++++ Exercise inputs

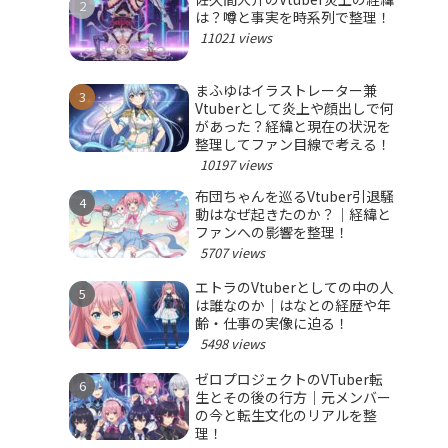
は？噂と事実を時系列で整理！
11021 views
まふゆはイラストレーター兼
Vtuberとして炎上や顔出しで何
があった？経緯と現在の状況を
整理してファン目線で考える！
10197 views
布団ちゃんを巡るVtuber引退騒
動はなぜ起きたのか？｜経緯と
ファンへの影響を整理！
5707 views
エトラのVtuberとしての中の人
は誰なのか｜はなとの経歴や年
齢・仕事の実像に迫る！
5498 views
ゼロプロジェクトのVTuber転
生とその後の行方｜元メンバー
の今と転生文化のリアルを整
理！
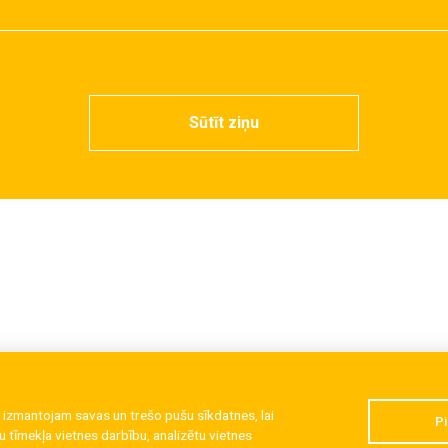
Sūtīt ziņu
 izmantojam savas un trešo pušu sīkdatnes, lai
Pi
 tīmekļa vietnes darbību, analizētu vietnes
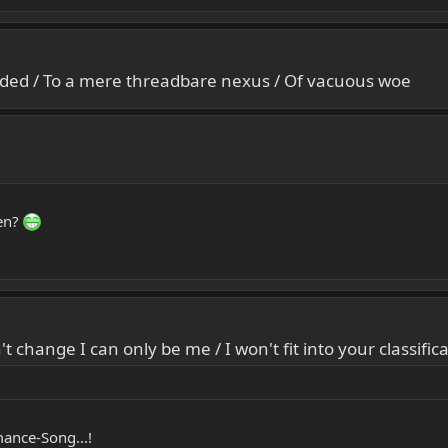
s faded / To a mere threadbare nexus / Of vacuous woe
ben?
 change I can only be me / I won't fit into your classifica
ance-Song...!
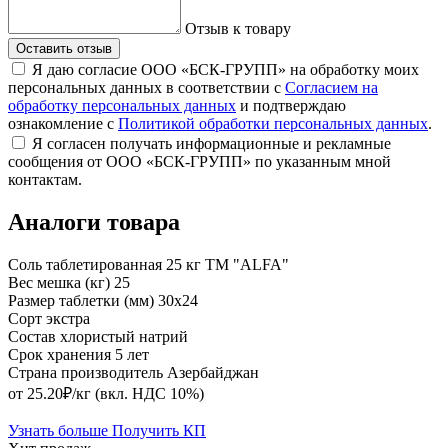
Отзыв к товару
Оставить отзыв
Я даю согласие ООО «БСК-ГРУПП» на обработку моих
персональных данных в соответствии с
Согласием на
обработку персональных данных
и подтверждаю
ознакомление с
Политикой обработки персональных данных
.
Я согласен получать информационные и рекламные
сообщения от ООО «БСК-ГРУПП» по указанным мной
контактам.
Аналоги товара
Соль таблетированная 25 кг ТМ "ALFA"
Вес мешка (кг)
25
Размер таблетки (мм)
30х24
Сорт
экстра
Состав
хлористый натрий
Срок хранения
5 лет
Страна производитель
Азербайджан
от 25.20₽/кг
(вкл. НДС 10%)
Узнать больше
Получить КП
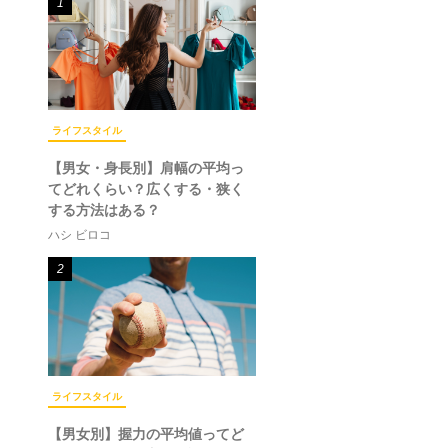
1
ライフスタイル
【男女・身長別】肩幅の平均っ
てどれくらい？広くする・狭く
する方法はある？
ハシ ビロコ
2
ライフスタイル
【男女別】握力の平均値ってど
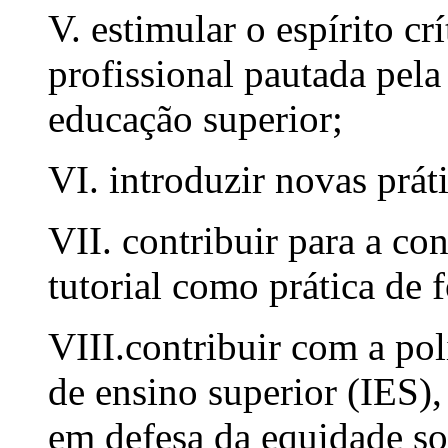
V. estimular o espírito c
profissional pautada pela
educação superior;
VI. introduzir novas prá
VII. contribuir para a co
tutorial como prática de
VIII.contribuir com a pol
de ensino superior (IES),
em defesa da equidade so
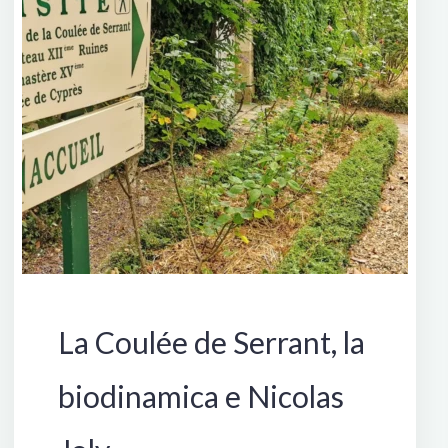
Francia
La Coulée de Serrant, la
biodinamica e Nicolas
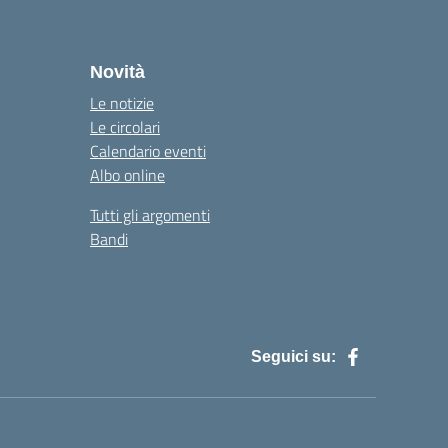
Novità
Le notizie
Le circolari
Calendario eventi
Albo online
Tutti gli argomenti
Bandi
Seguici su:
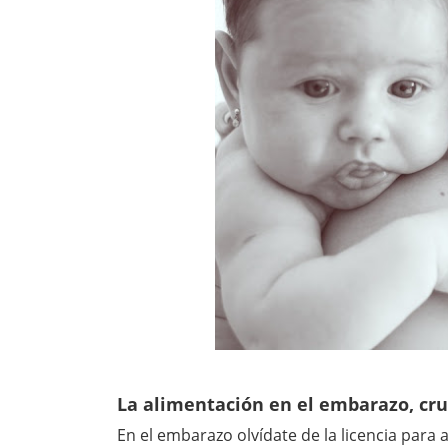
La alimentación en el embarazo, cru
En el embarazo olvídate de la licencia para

++++++++

What to work on: Retype the records above word for word, from their first line through the line containing "Я даю согласие", and leave out every picture.

Exercise result:
は？噂と事実を時系列で整理！
11021 views
まふゆはイラストレーター兼
Vtuberとして炎上や顔出しで何
があった？経緯と現在の状況を
整理してファン目線で考える！
10197 views
布団ちゃんを巡るVtuber引退騒
動はなぜ起きたのか？｜経緯と
ファンへの影響を整理！
5707 views
エトラのVtuberとしての中の人
は誰なのか｜はなとの経歴や年
齢・仕事の実像に迫る！
5498 views
ゼロプロジェクトのVTuber転
生とその後の行方｜元メンバー
の今と転生文化のリアルを整
理！
Sūtīt ziņu
 izmantojam savas un trešo pušu sīkdatnes, lai
Pi
 tīmekļa vietnes darbību, analizētu vietnes
s faded / To a mere threadbare nexus / Of vacuous woe
ben?
 change I can only be me / I won't fit into your classifica
ance-Song...!
Отзыв к товару
Оставить отзыв
Я даю согласие ООО «БСК-ГРУПП» на обработку моих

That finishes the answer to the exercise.